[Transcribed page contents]
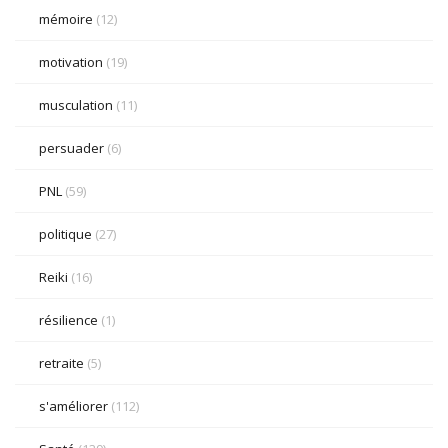
mémoire
(12)
motivation
(19)
musculation
(11)
persuader
(6)
PNL
(59)
politique
(27)
Reiki
(16)
résilience
(1)
retraite
(5)
s'améliorer
(112)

What the task requires:
Every entry should be repeated verbatim, with the pictures left out.

Solution for this exercise:
mémoire
(12)
motivation
(19)
musculation
(11)
persuader
(6)
PNL
(59)
politique
(27)
Reiki
(16)
résilience
(1)
retraite
(5)
s'améliorer
(112)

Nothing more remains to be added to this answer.